I'm sorry to hear that you're going through this. You're right we can't diagnose but we can look at borderline traits. I can see how emotionally distressing that would feel when we feel trapped. It helps to talk to people that can relate with you. I'd like to welcome you to our discussions.

I'll answer your questions. Everyone is different with a pwBPD that have different personalities, BPD is a spectrum disorder. I was really hurt the first time that I ran into my ex wife in public, she was an affair and I saw with him with her. She looked at me and smiled, that really stung.

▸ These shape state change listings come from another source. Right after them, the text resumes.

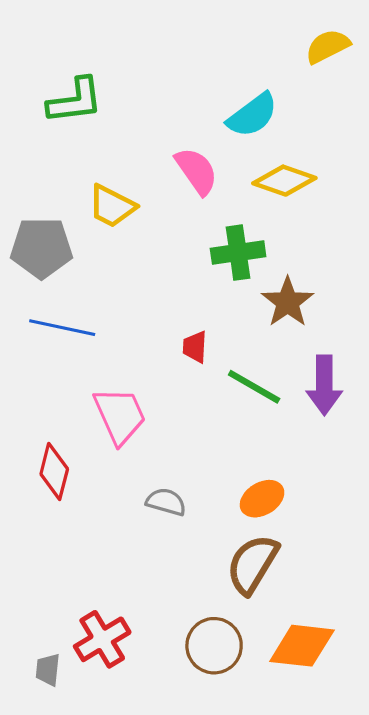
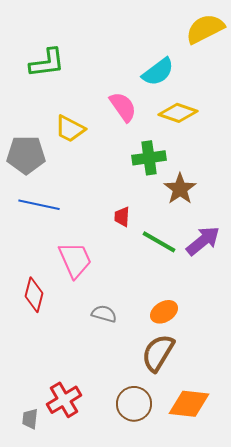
yellow semicircle: (328, 46) -> (205, 29), size x1.4
purple arrow: (324, 385) -> (203, 241), turned -129

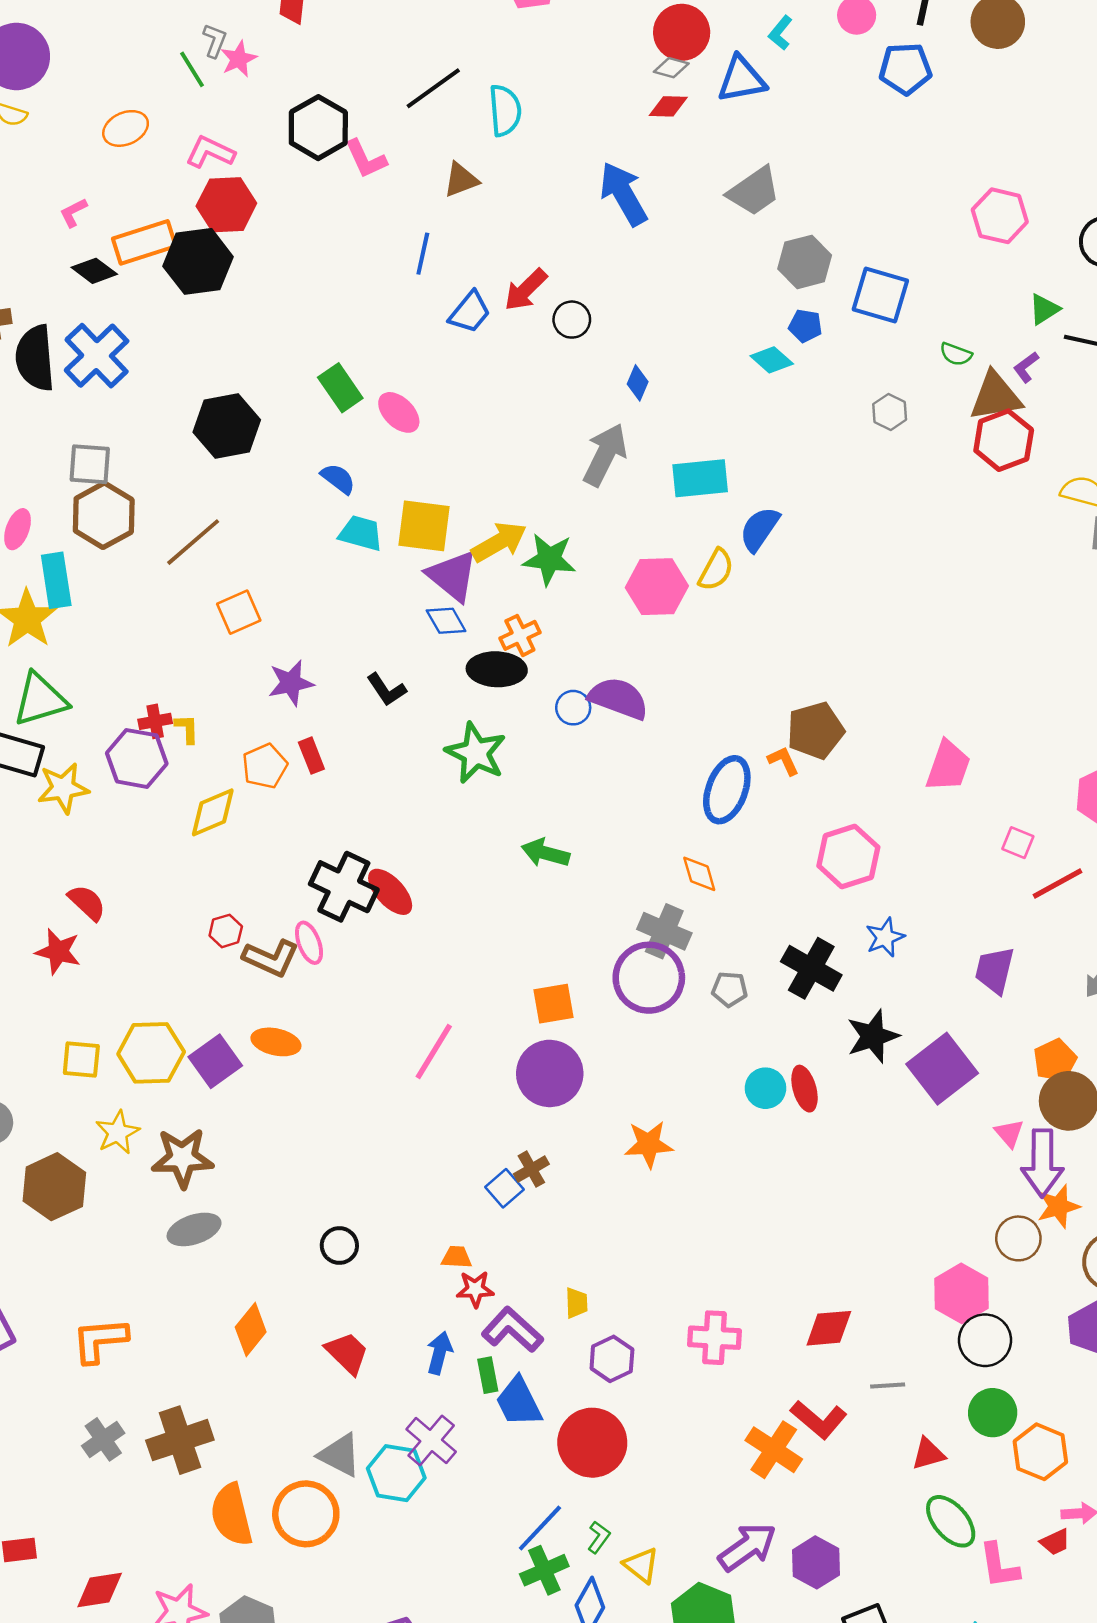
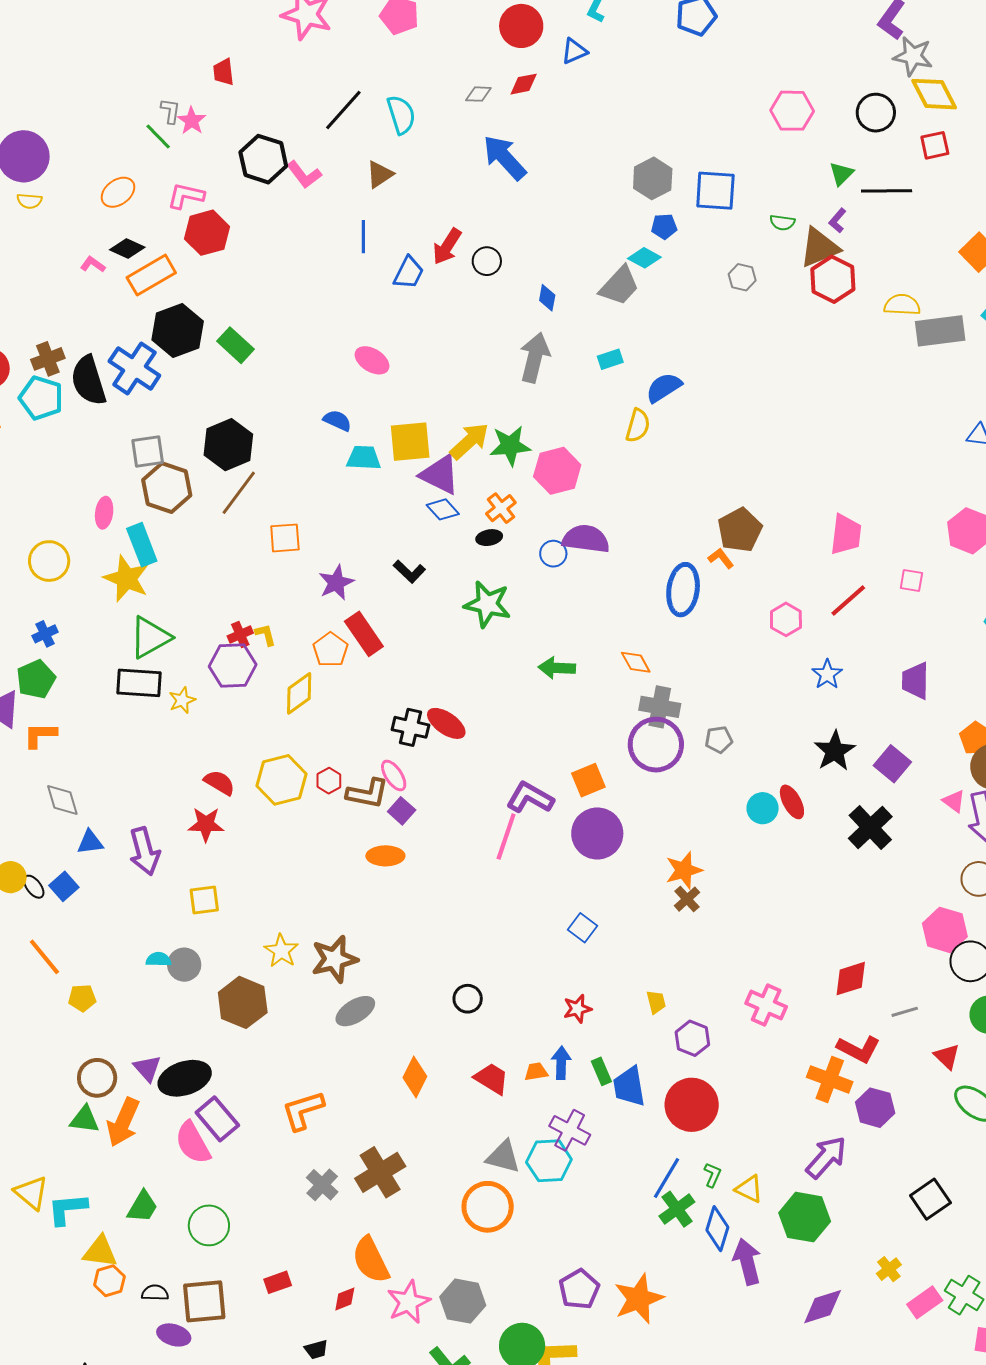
gray diamond: (671, 68) -> (478, 94), moved
blue triangle: (741, 79) -> (574, 51), size x0.7
gray trapezoid: (754, 191) -> (619, 286), moved
pink L-shape: (73, 212) -> (93, 264), turned 75
black hexagon: (198, 261) -> (178, 331), moved
black diamond: (94, 271) -> (127, 249), moved
green rectangle: (340, 388) -> (236, 345), moved
black hexagon: (227, 426) -> (228, 445), moved
cyan rectangle: (700, 478) -> (610, 359), size x0.6
blue semicircle: (760, 529) -> (664, 388), turned 36
pink hexagon: (657, 587) -> (557, 471), moved
orange square: (239, 612) -> (285, 538), turned 32
black ellipse: (497, 669) -> (489, 538), size x0.6
red rectangle: (311, 756) -> (364, 634), size x1.6
yellow star: (63, 788) -> (182, 700), size x0.7
pink hexagon: (848, 857) -> (786, 619), size x0.7
orange diamond: (699, 874) -> (636, 662), moved
red line: (1058, 884) -> (848, 601), moved
black cross: (344, 887) -> (411, 727), size x0.7
black cross: (811, 968) -> (870, 827), moved, turned 30
yellow hexagon: (151, 1053) -> (281, 780), moved
yellow square: (81, 1060) -> (204, 900), moved
purple square: (215, 1061) -> (402, 811), moved, size x0.7
purple square: (942, 1069) -> (892, 764), size x0.7
brown cross: (531, 1169) -> (687, 899), moved
orange trapezoid: (457, 1257) -> (536, 1072), moved
purple L-shape: (512, 1330) -> (530, 798), moved
pink cross: (715, 1338) -> (766, 1005), turned 33
blue trapezoid: (519, 1402) -> (629, 1087), turned 30
red triangle: (928, 1454) -> (947, 1056), turned -48
orange semicircle: (232, 1515) -> (371, 1260), moved
purple hexagon: (816, 1562) -> (875, 1108), moved
red diamond: (100, 1590) -> (345, 1299), size x0.7

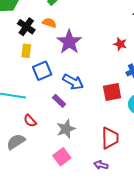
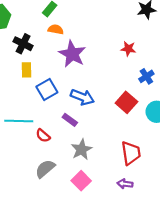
orange semicircle: (49, 23) -> (56, 29), moved
red square: (112, 92) -> (126, 102), turned -30
red semicircle: (30, 121) -> (43, 136), moved
gray semicircle: (16, 142) -> (45, 169), moved

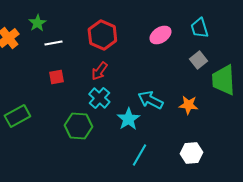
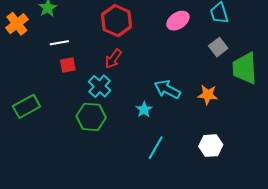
white line: (53, 43) -> (59, 43), moved
cyan cross: (99, 98) -> (100, 86), moved
cyan star: (128, 119) -> (144, 110), size x0.7

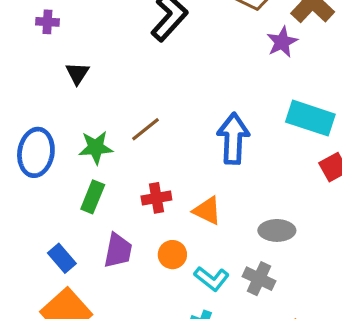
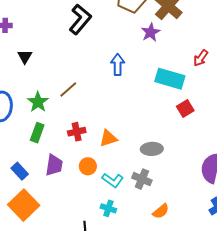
blue arrow: (233, 138) -> (118, 65), moved, size x0.7
green star: (96, 148) -> (38, 102), turned -30
orange triangle: (207, 211) -> (108, 138), turned -42

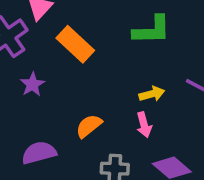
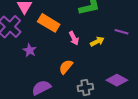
pink arrow: (144, 125) -> (74, 38), moved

I live close to my ex too but I had to self protect for a few months because I was split black. I had to stop the bleeding so I went minimal contact ( we have kids )

and started to set boundaries. It was really tough at first, the support from these forums helped immensely. As I mentioned earlier, healing is different for everyone.

What helps is to read as much as you can about BPD so that you can depersonalize the behaviors and become indifferent. Your ex displays push /  pull behavior. A pwBPD want emotional intimacy and can't sustain healthy adult emotional intimacy, intimacy triggers the disorder. The distance the triggers the fear of abandonment so the pwBPD pull. The push / pull behavior feels like crazy making behavior to a non disordered person.

The lessons are on the right side of the board.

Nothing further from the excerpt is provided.